*Source records*:
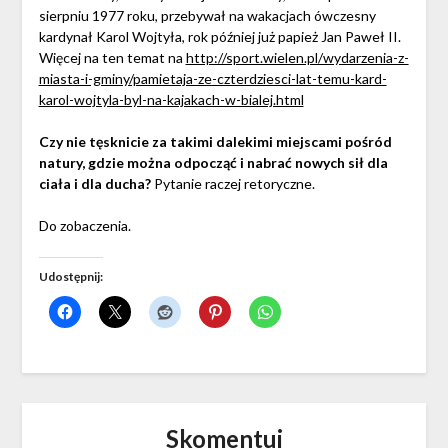
sierpniu 1977 roku, przebywał na wakacjach ówczesny
kardynał Karol Wojtyła, rok później już papież Jan Paweł II.
Więcej na ten temat na
http://sport.wielen.pl/wydarzenia-z-
miasta-i-gminy/pamietaja-ze-czterdziesci-lat-temu-kard-
karol-wojtyla-byl-na-kajakach-w-bialej.html
Czy nie tęsknicie za takimi dalekimi miejscami pośród
natury, gdzie można odpocząć i nabrać nowych sił dla
ciała i dla ducha?
Pytanie raczej retoryczne.
Do zobaczenia.
Udostępnij:
Skomentuj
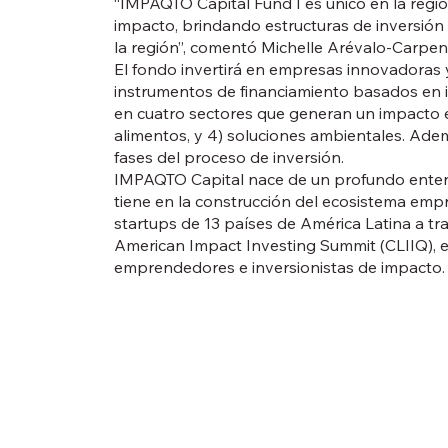
“IMPAQTO Capital Fund I es único en la región
impacto, brindando estructuras de inversión a
la región”, comentó Michelle Arévalo-Carpen
El fondo invertirá en empresas innovadoras y
instrumentos de financiamiento basados en in
en cuatro sectores que generan un impacto esc
alimentos, y 4) soluciones ambientales. Ade
fases del proceso de inversión.
IMPAQTO Capital nace de un profundo entend
tiene en la construcción del ecosistema emp
startups de 13 países de América Latina a tr
American Impact Investing Summit (CLIIQ), el
emprendedores e inversionistas de impacto.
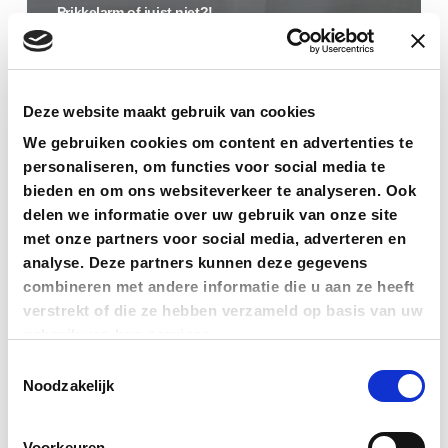
Prikkelarm of juist niet?!
Deze website maakt gebruik van cookies
We gebruiken cookies om content en advertenties te
personaliseren, om functies voor social media te
bieden en om ons websiteverkeer te analyseren. Ook
delen we informatie over uw gebruik van onze site
met onze partners voor social media, adverteren en
analyse. Deze partners kunnen deze gegevens
combineren met andere informatie die u aan ze heeft
verstrekt of die ze hebben verzameld op basis van uw
gebruik van hun services.
Toestemmingsselectie
Noodzakelijk
Voorkeuren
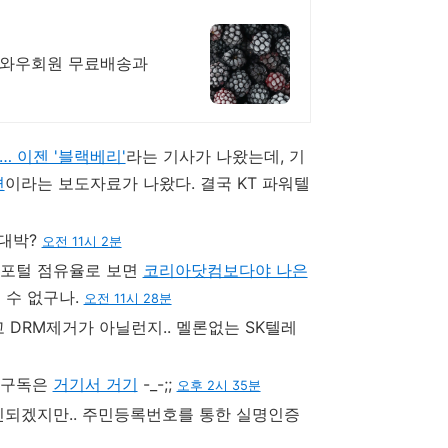
! 와우회원 무료배송과
… 이젠 '블랙베리'
라는 기사가 나왔는데, 기
편
이라는 보도자료가 나왔다. 결국 KT 파워텔
 대박?
오전 11시 2분
합포털 점유율로 보면
코리아닷컴보다야 나은
 수 없구나.
오전 11시 28분
 DRM제거가 아닐런지.. 멜론없는 SK텔레
S 구독은
거기서 거기
-_-;;
오후 2시 35분
고민되겠지만.. 주민등록번호를 통한 실명인증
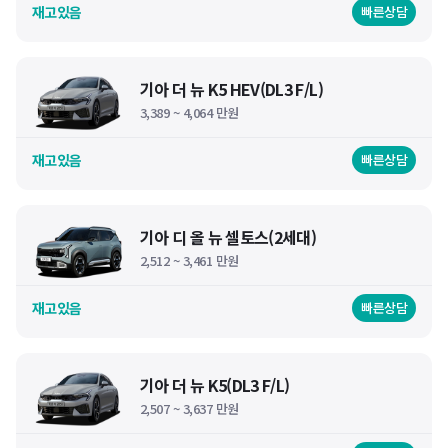
재고있음
빠른상담
기아 더 뉴 K5 HEV(DL3 F/L)
3,389 ~ 4,064 만원
재고있음
빠른상담
기아 디 올 뉴 셀토스(2세대)
2,512 ~ 3,461 만원
재고있음
빠른상담
기아 더 뉴 K5(DL3 F/L)
2,507 ~ 3,637 만원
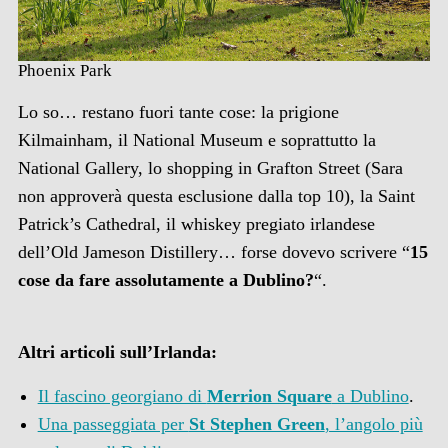
Phoenix Park
Lo so… restano fuori tante cose: la prigione
Kilmainham, il National Museum e soprattutto la
National Gallery, lo shopping in Grafton Street (Sara
non approverà questa esclusione dalla top 10), la Saint
Patrick’s Cathedral, il whiskey pregiato irlandese
dell’Old Jameson Distillery… forse dovevo scrivere “
15
cose da fare assolutamente a Dublino?
“.
Altri articoli sull’Irlanda:
Il fascino georgiano di
Merrion Square
a Dublino
.
Una passeggiata per
St Stephen Green
, l’angolo più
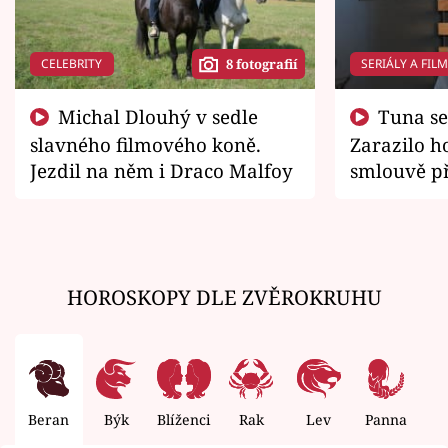
CELEBRITY
SERIÁLY A FIL
8 fotografií
Michal Dlouhý v sedle
Tuna se chtěl vrátit domů.
slavného filmového koně.
Zarazilo ho
Jezdil na něm i Draco Malfoy
smlouvě př
zemřít
HOROSKOPY DLE ZVĚROKRUHU
Beran
Býk
Blíženci
Rak
Lev
Panna
V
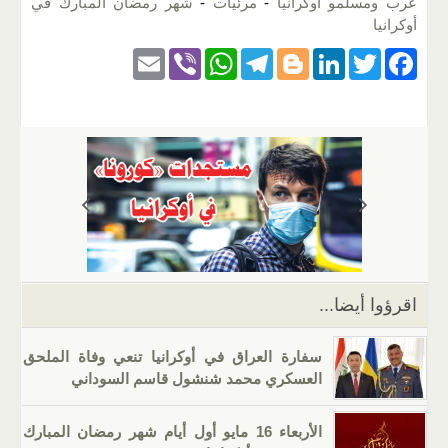
عرب ومسلمو أوكرانيا
-
مرئيات
-
شهر رمضان المبارك في
أوكرانيا
E
Vi
W
T
Bl
Li
T
F
m
b
h
el
o
n
wi
a
ail
er
at
e
g
k
tt
c
s
gr
g
e
er
e
A
a
er
dI
b
p
m
n
o
p
o
k
اقرؤوا أيضا...
سفارة العراق في أوكرانيا تنعي وفاة الملحق
العسكري محمد شنشول قاسم السوداني
الأربعاء 16 مايو أول أيام شهر رمضان المبارك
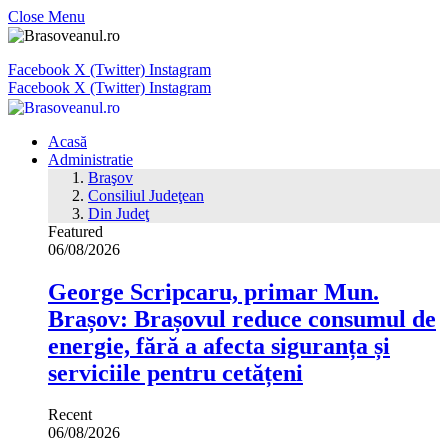
Close Menu
Facebook
X (Twitter)
Instagram
Facebook
X (Twitter)
Instagram
Acasă
Administratie
Braşov
Consiliul Judeţean
Din Judeţ
Featured
06/08/2026
George Scripcaru, primar Mun.
Brașov: Brașovul reduce consumul de
energie, fără a afecta siguranța și
serviciile pentru cetățeni
Recent
06/08/2026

*Directions*:
Copy out each line from the preceding entries that mentions the word "IMPAQTO".

*Solution*:
“IMPAQTO Capital Fund I es único en la región
IMPAQTO Capital nace de un profundo entend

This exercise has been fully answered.